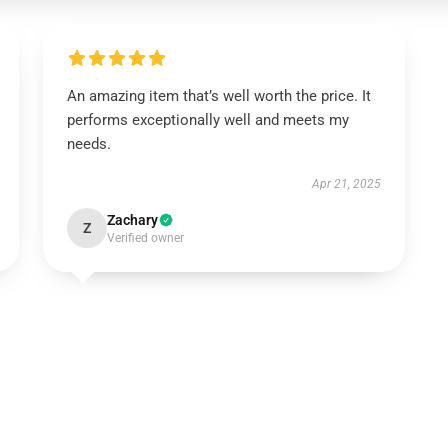
An amazing item that’s well worth the price. It
performs exceptionally well and meets my
needs.
Apr 21, 2025
Zachary
Z
Verified owner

--------

◆ Problem statement ◆
Would you retype the material exactly, omitting each picture?

◆ Output below ◆
An amazing item that’s well worth the price. It
performs exceptionally well and meets my
needs.
Apr 21, 2025
Zachary
Z
Verified owner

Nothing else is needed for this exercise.